4 Replies Latest reply on Sep 25, 2013 2:13 AM by himanshu.gautam



      I am trying to use the PERSISTENT_MEM flag for buffer creation with a 7970 GPU. However, it appears to be behaving more like ALLOC_HOST_PTR, i.e. it seems to be transferring data from host to device for every NDRangeKernel call. clinfo shows that the driver version supports virtual memory, but it does not indicate the presence of the 'cl_amd_device_persistent_memory' extension. Is there something extra I have to do to enable that extension, other than installing the 13.1 version driver? I have attached my clinfo output in case that helps.

        • Re: CL_MEM_USE_PERSISTENT_MEM_AMD and Linux

          Please run "BufferBandwidth" AMD APP SDK. One of the options is to use PERSISTENT AMD flag.

          That will tell you the story of your machine.


          However, I dont think "Persistent AMD" flag is a part of extension... But I am not 100% sure.


          PersistentAMD flag is usually used for "writing" from CPU side....and "reading/writing" from GPU side.

          Is your usage in accordance with the statement above?

            • Re: CL_MEM_USE_PERSISTENT_MEM_AMD and Linux



              It may appear a very naive question but i thought its the best platform to ask. I am trying to improve the performance of my code so i thought to vary flags for buffer creation. I was of the view that CL_MEM_USE_PERSISTENT_MEM_AMD would give the least execution time but the results didn't show the same. I ran the BufferBandwidth example as pointed by you and it passed but the Gbps values were really low when i set input, output and copy flags as 6(CL_MEM_USE_PERSISTENT_MEM_AMD) as compared to default settings for all the 4 tests.

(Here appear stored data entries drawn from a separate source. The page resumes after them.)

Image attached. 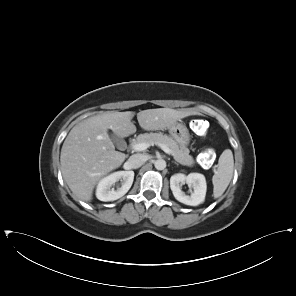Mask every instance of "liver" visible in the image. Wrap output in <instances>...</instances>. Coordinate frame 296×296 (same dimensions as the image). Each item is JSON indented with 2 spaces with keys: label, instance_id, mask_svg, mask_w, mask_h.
I'll use <instances>...</instances> for the list:
<instances>
[{
  "label": "liver",
  "instance_id": "obj_1",
  "mask_svg": "<svg viewBox=\"0 0 296 296\" xmlns=\"http://www.w3.org/2000/svg\"><path fill=\"white\" fill-rule=\"evenodd\" d=\"M195 114L188 109H147L137 113V120L144 130H164L179 119ZM133 116L132 111L105 112L83 120L71 129L61 149L60 163L63 178L76 199L91 201L97 182L122 165L126 155L115 151L108 130L121 138L134 134Z\"/></svg>",
  "mask_w": 296,
  "mask_h": 296
}]
</instances>
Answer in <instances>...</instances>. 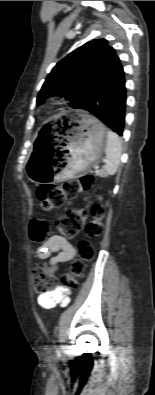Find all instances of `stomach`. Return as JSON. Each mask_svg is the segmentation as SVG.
<instances>
[{
  "instance_id": "stomach-1",
  "label": "stomach",
  "mask_w": 155,
  "mask_h": 395,
  "mask_svg": "<svg viewBox=\"0 0 155 395\" xmlns=\"http://www.w3.org/2000/svg\"><path fill=\"white\" fill-rule=\"evenodd\" d=\"M67 129L60 135L52 154L35 148L26 172L35 183L74 178L97 162L107 142L106 128L87 111L76 110L66 115Z\"/></svg>"
}]
</instances>
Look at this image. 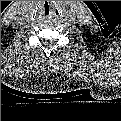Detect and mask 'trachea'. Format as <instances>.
I'll return each instance as SVG.
<instances>
[{
	"label": "trachea",
	"mask_w": 121,
	"mask_h": 121,
	"mask_svg": "<svg viewBox=\"0 0 121 121\" xmlns=\"http://www.w3.org/2000/svg\"><path fill=\"white\" fill-rule=\"evenodd\" d=\"M40 13L42 16L47 17L52 13V7L49 3L45 2L41 5Z\"/></svg>",
	"instance_id": "trachea-1"
}]
</instances>
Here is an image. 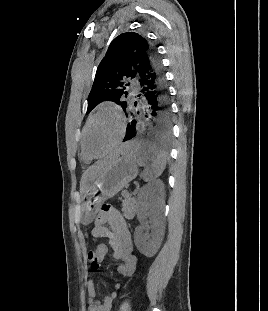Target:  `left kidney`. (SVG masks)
I'll return each mask as SVG.
<instances>
[{"mask_svg": "<svg viewBox=\"0 0 268 311\" xmlns=\"http://www.w3.org/2000/svg\"><path fill=\"white\" fill-rule=\"evenodd\" d=\"M164 205V184L161 180L153 181L140 190L136 205L140 225L135 229L134 243L146 257L154 256L160 248L164 235ZM148 223L150 233L145 232Z\"/></svg>", "mask_w": 268, "mask_h": 311, "instance_id": "left-kidney-1", "label": "left kidney"}]
</instances>
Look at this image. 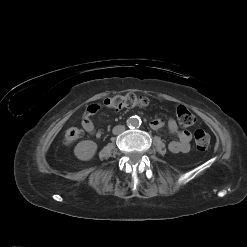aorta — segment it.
Segmentation results:
<instances>
[{
	"instance_id": "aorta-1",
	"label": "aorta",
	"mask_w": 247,
	"mask_h": 247,
	"mask_svg": "<svg viewBox=\"0 0 247 247\" xmlns=\"http://www.w3.org/2000/svg\"><path fill=\"white\" fill-rule=\"evenodd\" d=\"M140 124H141V120L138 116H131L127 120V125L129 127H137Z\"/></svg>"
}]
</instances>
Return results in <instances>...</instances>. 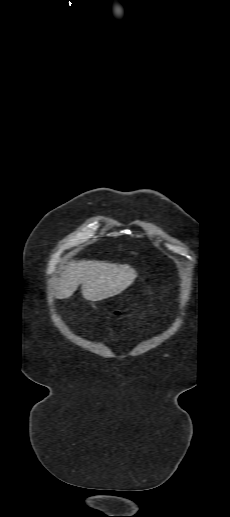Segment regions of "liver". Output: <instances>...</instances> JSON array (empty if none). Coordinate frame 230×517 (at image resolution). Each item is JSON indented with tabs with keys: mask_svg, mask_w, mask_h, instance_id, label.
<instances>
[{
	"mask_svg": "<svg viewBox=\"0 0 230 517\" xmlns=\"http://www.w3.org/2000/svg\"><path fill=\"white\" fill-rule=\"evenodd\" d=\"M137 272L128 264L107 261H71L60 275L57 298L65 299L73 295L81 284L84 299L92 302L114 297L128 288Z\"/></svg>",
	"mask_w": 230,
	"mask_h": 517,
	"instance_id": "liver-1",
	"label": "liver"
}]
</instances>
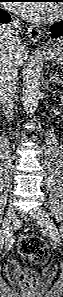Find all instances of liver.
Returning a JSON list of instances; mask_svg holds the SVG:
<instances>
[{"label": "liver", "mask_w": 63, "mask_h": 297, "mask_svg": "<svg viewBox=\"0 0 63 297\" xmlns=\"http://www.w3.org/2000/svg\"><path fill=\"white\" fill-rule=\"evenodd\" d=\"M8 46H9L8 35L2 33L0 28V56H1V53H5L7 51ZM16 52H17V55H16L17 63L18 65H22L24 61L27 59L28 50L26 48V45L20 42V44L16 46Z\"/></svg>", "instance_id": "1"}]
</instances>
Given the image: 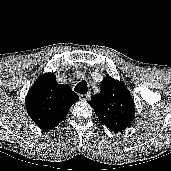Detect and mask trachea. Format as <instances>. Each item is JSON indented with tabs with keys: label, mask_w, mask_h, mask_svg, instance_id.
<instances>
[{
	"label": "trachea",
	"mask_w": 171,
	"mask_h": 171,
	"mask_svg": "<svg viewBox=\"0 0 171 171\" xmlns=\"http://www.w3.org/2000/svg\"><path fill=\"white\" fill-rule=\"evenodd\" d=\"M74 91L81 93V94H87V91H88L87 82L85 80L79 82L75 86Z\"/></svg>",
	"instance_id": "3493384b"
}]
</instances>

              Can you explain the difference between CL_MEM_USE_PERSISTENT_MEM_AMD, CL_MEM_USE_HOST_PTR, CL_MEM_COPY_HOST_PTR and CL_MEM_ALLOC_HOST_PTR? as the online resources are really confusing.


              Currently my code works in the following way. May be anyone can guide me which flag should i use or how can i change my code for better performance.

              i initialize an input and output array, put them in clbuffers using CL_MEM_USE_HOST_PTR, pass them as arguments to 3 kernels and do some work on them in kernels. After 3 kernels are done, on APU, I don't have to read back the output buffer; on discrete GPU, i have to. Then i verify the results and print the execution time. The discrete GPU is giving much better performance (low execution time) as compared to fused (kernel time measured by event profiling can be low for discrete but overall time of 3 kernels adding the launching time should be for fused. shouldn't it be the case?)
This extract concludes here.